Within the material below, how many lines carry the word "supone"? Only that number is wanted.

Content starts

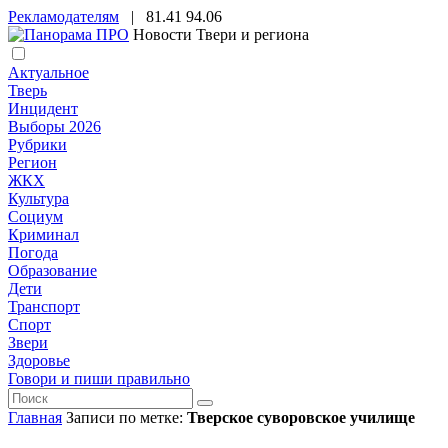
Рекламодателям
|
81.41
94.06
Новости Твери и региона
Актуальное
Тверь
Инцидент
Выборы 2026
Рубрики
Регион
ЖКХ
Культура
Социум
Криминал
Погода
Образование
Дети
Транспорт
Спорт
Звери
Здоровье
Говори и пиши правильно
Главная
Записи по метке:
Тверское суворовское училище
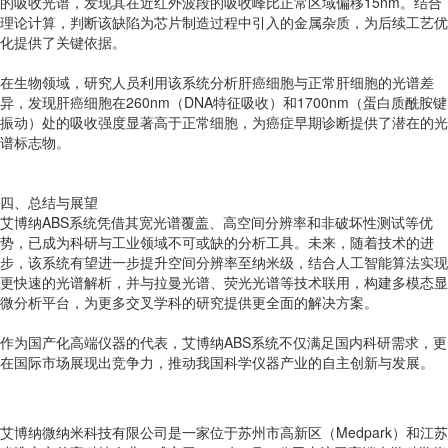
的吸收光谱，发现其在近红外波段的吸收峰比正常区域偏移15nm。结合
理论计算，判断该缺陷为芯片制造过程中引入的金属杂质，为后续工艺优
化提供了关键依据。
在生物领域，研究人员利用该系统分析肝癌细胞与正常肝细胞的光谱差
异，发现肝癌细胞在260nm（DNA特征吸收）和1700nm（蛋白质酰胺键
振动）处的吸收强度显著高于正常细胞，为癌症早期诊断提供了潜在的光
谱标志物。
四、总结与展望
艾博纳ABS系统凭借其宽光谱覆盖、高空间分辨率和非破坏性测试等优
势，已成为科研与工业领域不可或缺的分析工具。未来，随着技术的进
步，该系统有望进一步提升空间分辨率至纳米级，结合人工智能算法实现
更快速的光谱解析，并与拉曼光谱、荧光光谱等技术联用，构建多模态显
微分析平台，为更多交叉学科的研究提供更全面的解决方案。
作为国产化高端仪器的代表，艾博纳ABS系统不仅满足国内科研需求，更
在国际市场展现出竞争力，推动我国科学仪器产业的自主创新与发展。
艾博纳微纳米科技有限公司是一家位于苏州市高新区（Medpark）和江苏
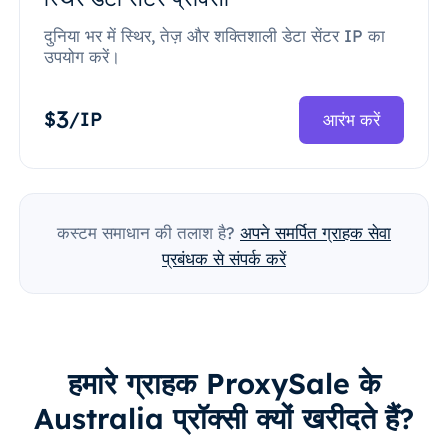
दुनिया भर में स्थिर, तेज़ और शक्तिशाली डेटा सेंटर IP का
उपयोग करें।
3
$
/IP
आरंभ करें
कस्टम समाधान की तलाश है?
अपने समर्पित ग्राहक सेवा
प्रबंधक से संपर्क करें
हमारे ग्राहक ProxySale के
Australia प्रॉक्सी क्यों खरीदते हैं?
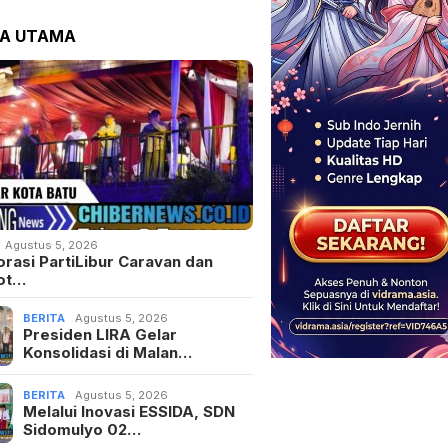
TA UTAMA
Agustus 5, 2026
orasi PartiLibur Caravan dan
ot…
BERITA
Agustus 5, 2026
Presiden LIRA Gelar
Konsolidasi di Malan…
BERITA
Agustus 5, 2026
Melalui Inovasi ESSIDA, SDN
Sidomulyo 02…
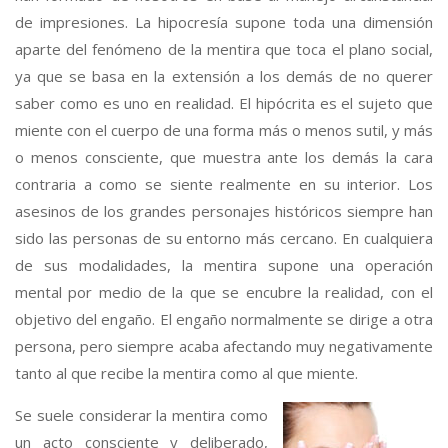
de impresiones. La hipocresía supone toda una dimensión
aparte del fenómeno de la mentira que toca el plano social,
ya que se basa en la extensión a los demás de no querer
saber como es uno en realidad. El hipócrita es el sujeto que
miente con el cuerpo de una forma más o menos sutil, y más
o menos consciente, que muestra ante los demás la cara
contraria a como se siente realmente en su interior. Los
asesinos de los grandes personajes históricos siempre han
sido las personas de su entorno más cercano. En cualquiera
de sus modalidades, la mentira supone una operación
mental por medio de la que se encubre la realidad, con el
objetivo del engaño. El engaño normalmente se dirige a otra
persona, pero siempre acaba afectando muy negativamente
tanto al que recibe la mentira como al que miente.
Se suele considerar la mentira como
un acto consciente y deliberado,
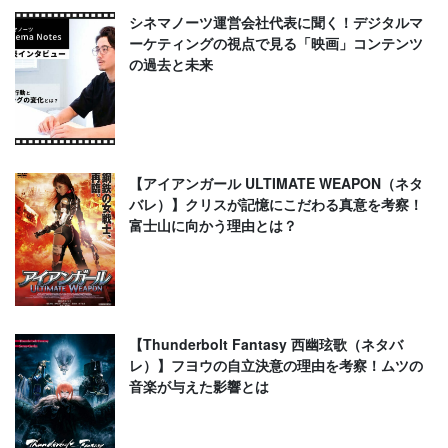
シネマノーツ運営会社代表に聞く！デジタルマ
ーケティングの視点で見る「映画」コンテンツ
の過去と未来
【アイアンガール ULTIMATE WEAPON（ネタ
バレ）】クリスが記憶にこだわる真意を考察！
富士山に向かう理由とは？
【Thunderbolt Fantasy 西幽玹歌（ネタバ
レ）】フヨウの自立決意の理由を考察！ムツの
音楽が与えた影響とは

Content ends

REPLY TO THE TASK: 2